:: Activity ::
In the entries below, find every line with the string "Daniel" and copy it.

:: Source data ::
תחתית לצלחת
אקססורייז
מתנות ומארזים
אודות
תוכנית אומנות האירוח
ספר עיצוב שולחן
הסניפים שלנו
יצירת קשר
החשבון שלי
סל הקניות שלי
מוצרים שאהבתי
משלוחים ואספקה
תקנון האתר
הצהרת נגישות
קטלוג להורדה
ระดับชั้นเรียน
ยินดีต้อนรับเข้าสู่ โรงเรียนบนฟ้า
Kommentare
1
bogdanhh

* * *

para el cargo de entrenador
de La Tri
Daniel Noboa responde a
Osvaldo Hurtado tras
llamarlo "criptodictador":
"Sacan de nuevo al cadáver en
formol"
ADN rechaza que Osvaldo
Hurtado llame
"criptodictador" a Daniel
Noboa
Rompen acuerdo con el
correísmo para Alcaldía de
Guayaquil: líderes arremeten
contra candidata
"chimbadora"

...

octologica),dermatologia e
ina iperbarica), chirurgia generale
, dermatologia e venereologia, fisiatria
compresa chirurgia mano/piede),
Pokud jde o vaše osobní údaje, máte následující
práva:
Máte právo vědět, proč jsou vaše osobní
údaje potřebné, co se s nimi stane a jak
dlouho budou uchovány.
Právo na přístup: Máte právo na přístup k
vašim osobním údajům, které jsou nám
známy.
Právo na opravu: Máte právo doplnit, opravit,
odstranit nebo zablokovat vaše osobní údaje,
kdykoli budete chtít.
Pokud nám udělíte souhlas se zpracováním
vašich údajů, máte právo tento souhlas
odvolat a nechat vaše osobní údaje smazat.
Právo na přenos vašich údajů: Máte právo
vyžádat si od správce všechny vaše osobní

:: Response ::
Daniel Noboa responde a
"criptodictador" a Daniel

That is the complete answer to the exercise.